• **THE TASK**
Once you find the line with "Price information" in the data below, transcribe exactly each line from there to the line with "Иосиф Ахрон родился", inclusive, and nothing else. Drop the pictures.

========================================================================

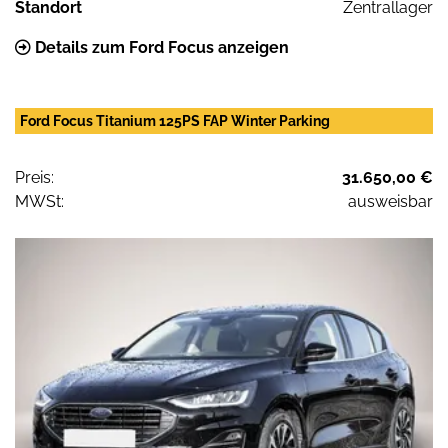
Standort
Zentrallager
Details zum Ford Focus anzeigen
Ford Focus Titanium 125PS FAP Winter Parking
Preis:
31.650,00 €
MWSt:
ausweisbar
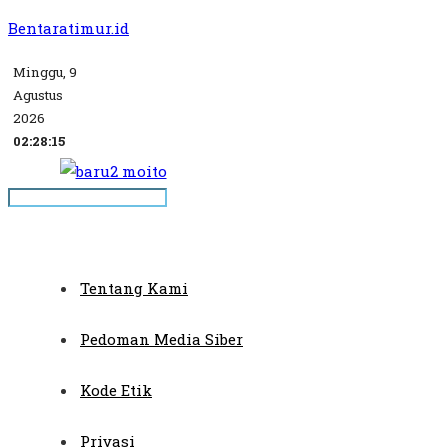
Bentaratimur.id
Minggu, 9
Agustus
2026
02:28:15
Tentang Kami
Pedoman Media Siber
Kode Etik
Privasi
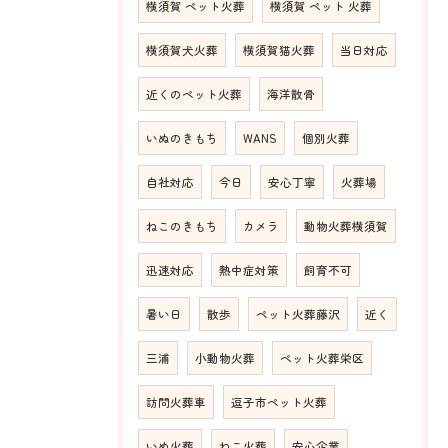
横須賀 ペット火葬
横須賀 ペット 火葬
横須賀犬火葬
横須賀猫火葬
当日対応
近くのペット火葬
海洋散骨
いぬのきもち
WANS
個別火葬
自社対応
今日
安心丁寧
火葬場
ねこのきもち
カメラ
動物火葬横須賀
迅速対応
熱中症対策
飼育不可
暑い日
散歩
ペット火葬藤沢
近く
三浦
小動物火葬
ペット火葬栄区
訪問火葬車
逗子市ペット火葬
いぬ火葬
ねこ火葬
安心企業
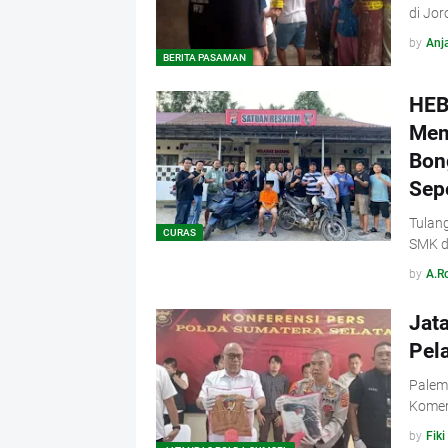
di Jor
by
Anja
BERITA PASAMAN
HEB
Mem
Bon
Sep
Tulang
CURAS
SMK d
by
A.R
Jat
Pel
Palem
Komeri
by
Fiki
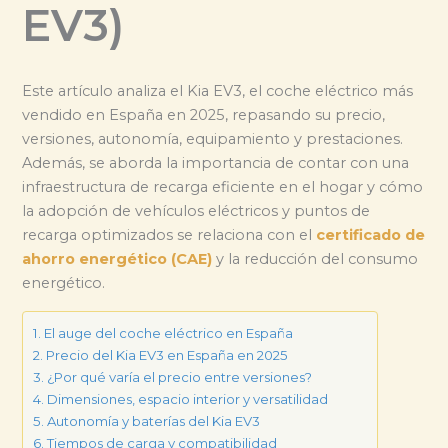
EV3)
Este artículo analiza el Kia EV3, el coche eléctrico más
vendido en España en 2025, repasando su precio,
versiones, autonomía, equipamiento y prestaciones.
Además, se aborda la importancia de contar con una
infraestructura de recarga eficiente en el hogar y cómo
la adopción de vehículos eléctricos y puntos de
recarga optimizados se relaciona con el
certificado de
ahorro energético (CAE)
y la reducción del consumo
energético.
El auge del coche eléctrico en España
Precio del Kia EV3 en España en 2025
¿Por qué varía el precio entre versiones?
Dimensiones, espacio interior y versatilidad
Autonomía y baterías del Kia EV3
Tiempos de carga y compatibilidad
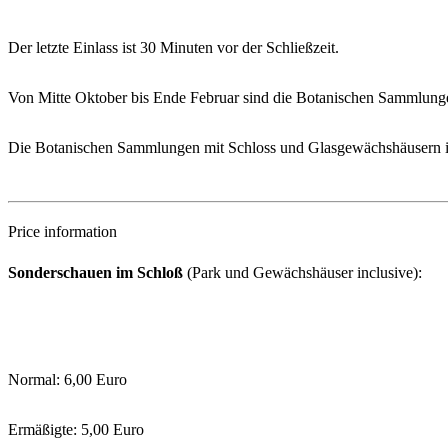
Der letzte Einlass ist 30 Minuten vor der Schließzeit.
Von Mitte Oktober bis Ende Februar sind die Botanischen Sammlung
Die Botanischen Sammlungen mit Schloss und Glasgewächshäusern im
Price information
Sonderschauen im Schloß
(Park und Gewächshäuser inclusive):
Normal: 6,00 Euro
Ermäßigte: 5,00 Euro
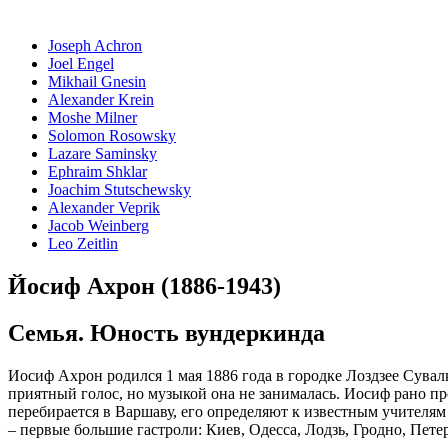
Joseph Achron
Joel Engel
Mikhail Gnesin
Alexander Krein
Moshe Milner
Solomon Rosowsky
Lazare Saminsky
Ephraim Shklar
Joachim Stutschewsky
Alexander Veprik
Jacob Weinberg
Leo Zeitlin
Йосиф Ахрон (1886-1943)
Семья. Юность вундеркинда
Иосиф Ахрон родился 1 мая 1886 года в городке Лоздзее Сувал
приятный голос, но музыкой она не занималась. Иосиф рано пр
перебирается в Варшаву, его определяют к известным учителям
– первые большие гастроли: Киев, Одесса, Лодзь, Гродно, Пет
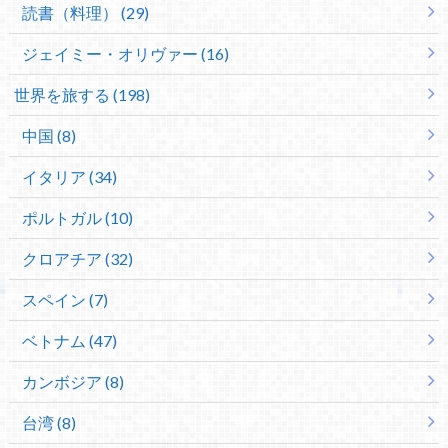
読書（料理） (29)
ジェイミー・オリヴァー (16)
世界を旅する (198)
中国 (8)
イタリア (34)
ポルトガル (10)
クロアチア (32)
スペイン (7)
ベトナム (47)
カンボジア (8)
台湾 (8)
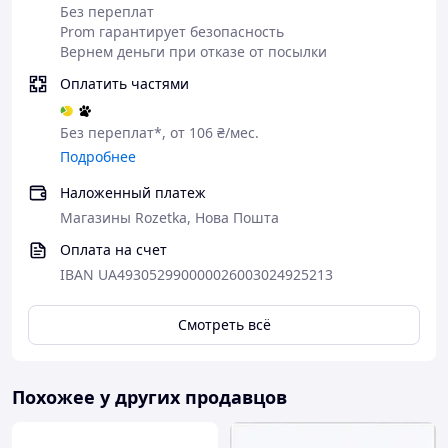
Без переплат
Prom гарантирует безопасность
Вернем деньги при отказе от посылки
Рисунок стежки наматрасника может отличаться
Оплатить частями
от представленных на фото.
Без переплат*, от 106 ₴/мес.
Подробнее
Наложенный платеж
Магазины Rozetka, Нова Пошта
Оплата на счет
IBAN UA493052990000026003024925213
Смотреть всё
Похожее у других продавцов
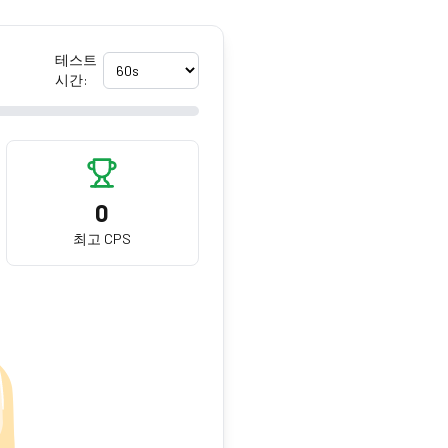
테스트
시간:
0
최고 CPS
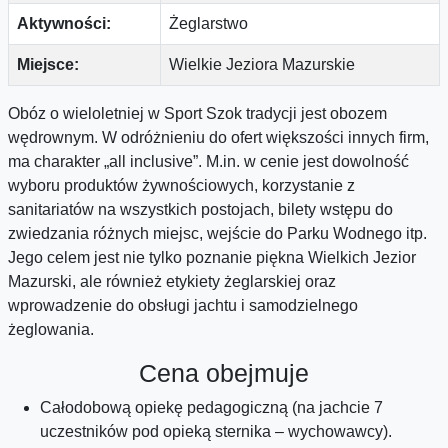
Aktywności:
Żeglarstwo
Miejsce:
Wielkie Jeziora Mazurskie
Obóz o wieloletniej w Sport Szok tradycji jest obozem
wędrownym. W odróżnieniu do ofert większości innych firm,
ma charakter „all inclusive”. M.in. w cenie jest dowolność
wyboru produktów żywnościowych, korzystanie z
sanitariatów na wszystkich postojach, bilety wstępu do
zwiedzania różnych miejsc, wejście do Parku Wodnego itp.
Jego celem jest nie tylko poznanie piękna Wielkich Jezior
Mazurski, ale również etykiety żeglarskiej oraz
wprowadzenie do obsługi jachtu i samodzielnego
żeglowania.
Cena obejmuje
Całodobową opiekę pedagogiczną (na jachcie 7
uczestników pod opieką sternika – wychowawcy).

========================================================================

• **EXPECTED ANSWER**
Price information
Sonderschauen im Schloß
(Park und Gewächshäuser inclusive):
Normal: 6,00 Euro
Ermäßigte: 5,00 Euro
Joseph Achron
Joel Engel
Mikhail Gnesin
Alexander Krein
Moshe Milner
Solomon Rosowsky
Lazare Saminsky
Ephraim Shklar
Joachim Stutschewsky
Alexander Veprik
Jacob Weinberg
Leo Zeitlin
Йосиф Ахрон (1886-1943)
Семья. Юность вундеркинда
Иосиф Ахрон родился 1 мая 1886 года в городке Лоздзее Сувал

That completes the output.